Итак, я ничего серьёзного в последовавших за моим пананархизмом попытках реформирования анархизма, сначала на Украине, а после и в Москве, не усматриваю; как всякое реформаторство в наше время, оно бессомненно потерпит полное крушение, ибо никакого выхода из анархического тупика, помимо внегосударственности, фактически нет, ибо создать из анархизма партию вроде социал-демократии, что означает отбросить всю подгосударственность анархизма, выделяя из него или чистую догосударственность (стремящуюся к власти партию), или чистое мессианство, выжидательство исторического процесса, заранее осуждено на неудачу из-за одного того, что весь анархизм, как и примыкающие к нему течения вроде максимализма, всегда вложили всю свою сущность, смысл и оправдание своего существования лишь в лозунге: «прямо к цели», без которого анархизм как таковой перестаёт существовать, что не мешает, конечно, называться анархистами и без него – тем, которым угодно прилепить себе какой-нибудь ярлык лишь на потеху или из-за одной трусости остаться без такового. Оспаривать этот основной тезис анархизма, на котором последний исторически разошёлся с социализмом, с марксизмом, и называться анархистом – есть абсурд, что-то вроде названия «неанархического анархиста», так как одним тем, что отвергаешь государство в будущем, ещё не имеешь права на название «анархист», ибо в этом согласится с тобою не только коммунист и социалист, но даже и кадет. Значит, это принципиально невозможно, как и невозможно выезжать на человечестве будущего, т. е. на уничтожении национальностей в будущем, ибо с этим опять согласится добрая половина кадетов и почти все социалисты и буквально все коммунисты. Что остаётся для анархизма делать с вопросом о государстве? Очевидно, то, что он до сих пор делал – отвергать, разрушить или разложить государство сейчас, и тут-то он и попадает в трясину подгосударства: демагогии, дезорганизации, эксов, террора, шкурничества, индивидуализма и преступности (1-й категории)17
. Очевидно, практически его амплитуда может колебаться между мессианством и подгосударством, теоретически же – держаться лишь последнего.Выяснив и анализируя вышеуказанным образом осуждённое исторически быть реакционным анархическое «содержание», мы его заменили новым изобретённым содержанием, изобретением реального качественного человечества с его реальной качественной основой Человеко-Человечества, не объединенческого, а заранее единого, не верхушечного, а коренного, прочного, фундаментального (не сверху, а снизу), не политиканской фикции, а изобретённой действительности, не союза шкурников, индивидов, и не поднимая зоологическое до психологического и социального путём возвышения индивидуализма: от семейного, племенного, расового и национального и далее классового индивидуализма, наконец, к человечественному индивидуализму, чем получилось бы опять-таки лишь колоссальное шкурничество, шкурничество в человечественном масштабе, а с другого конца, с антизоологии, с альтруизма и идеализма (не метафизического, а поведениеизобретательного, нравоизобретательного), не с естества, а с изобретённого, не с апостериори, а с априори. Но этого ещё мало было (и в этом опять-таки заключается ошибка подражающих нам анархических групп), ибо анархизм реакционен не только содержанием, но и методом, т. е. тактикой, которой опять-таки, если он не уклоняется к социал-демократизму, т. е. к мессианскому ничегонеделанию (чем, конечно, лишает себя, как сказано, права на существование), впадает в подгосударство. И выхода тут опять нет, кроме изобретения нового, а это новое есть изобретение внегосударственности, которое исковеркать пока ещё не успели из анархического лагеря (хотя в нём уже обнаруживается некоторая тенденция и к этому), и которое, собственно, и есть гвоздь Плана в его отношении к «вне», к обществу, к государству.

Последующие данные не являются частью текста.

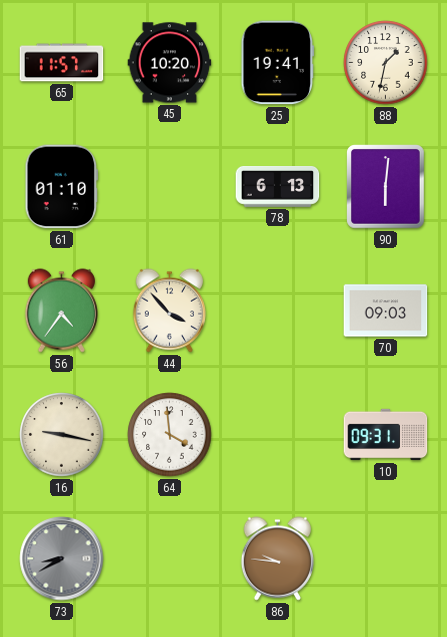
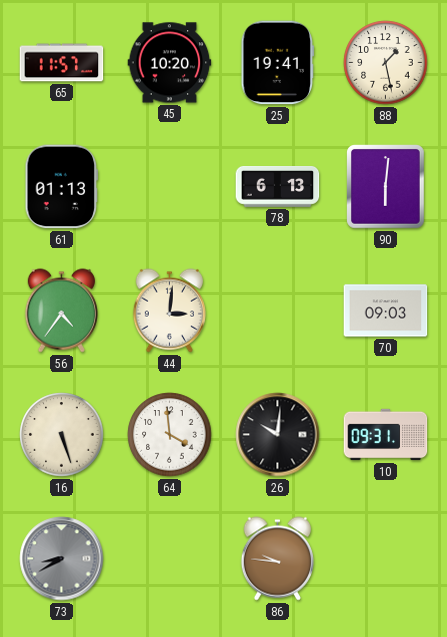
88: 1:32 -> 1:28
61: 01:10 -> 01:13
44: 3:53 -> 3:01
16: 9:17 -> 5:27
26: none -> 10:01
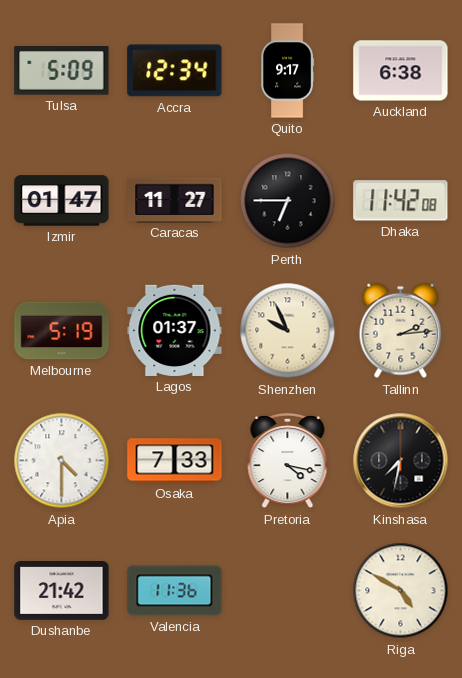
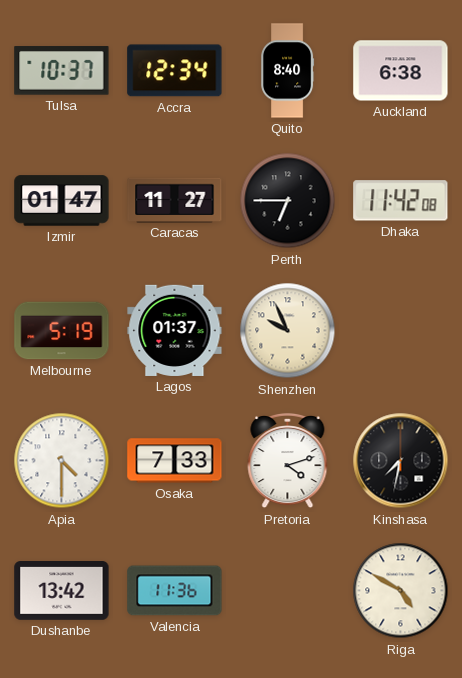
Tulsa: 5:09 -> 10:37
Quito: 9:17 -> 8:40
Tallinn: 2:14 -> none
Pretoria: 4:17 -> 4:12
Dushanbe: 21:42 -> 13:42
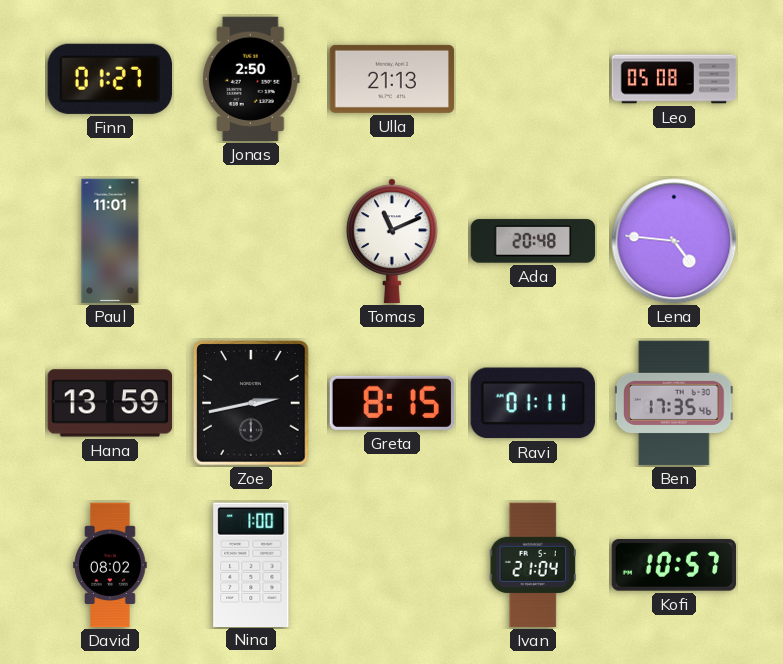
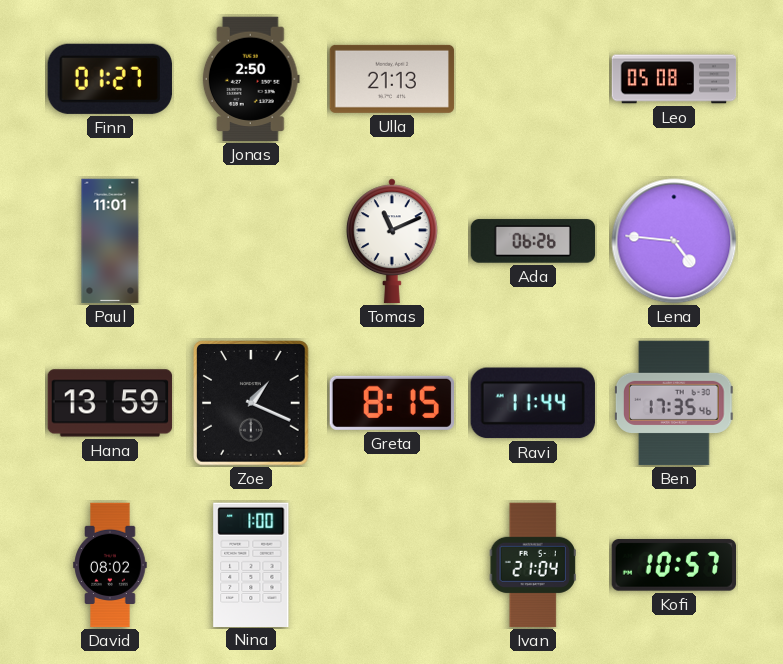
Ada: 20:48 -> 06:26
Zoe: 2:43 -> 1:19
Ravi: 01:11 -> 11:44
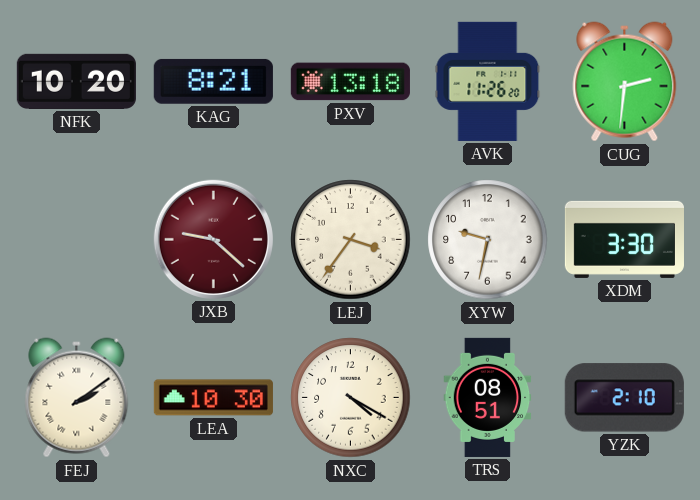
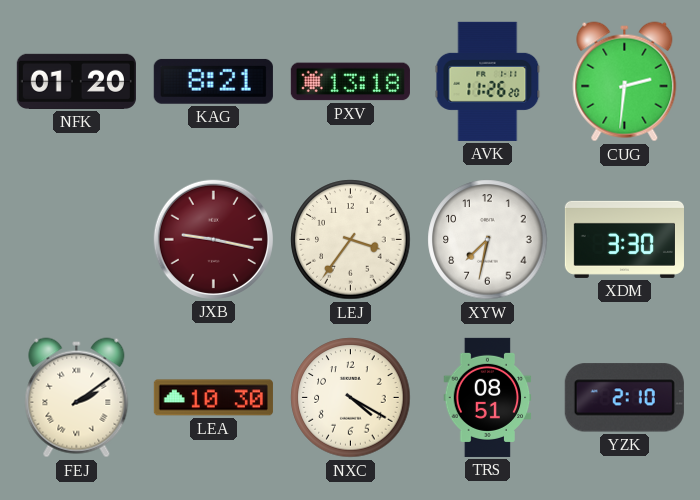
NFK: 10:20 -> 01:20
JXB: 9:22 -> 9:17
XYW: 9:32 -> 7:32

Очевидно, внегосударственность надо мыслить как всякое изобретение, т. е. как создание того, чего доныне не было. Её особенность заключается лишь в том, что её приходится отвоевывать шаг за шагом, – не как другие изобретения, не как язык АО, у естества, а у социального естества, у государства, злоизобретающего, что гораздо труднее. Однако унывать нечего: хотя официального признания всё ещё не последовало со стороны комм<унистического> госуд<арства>, однако ж молчаливое признание и согласие уже два года налицо; и нет сомнения, что идея о внегосударственности как об единственном правильном решении спора между государством и анархией, которые одинаково неправы, и единственном средстве предупреждения анархической революции, потопления в крови всей цивилизации (хоть лжецивилизации, всё же цивилизации), возьмёт верх над аффектами борьбы, ожесточённости, насилия и терроризма, и рядом со всеми культурными государствами будет возвышаться внегосударственное Человечество. В борьбе партий и государств между собою победят и устоят те из них, которые применят или допустят внегосударственность как громоотвод всех бурь, бунтов, вспышек, мятежей и революций.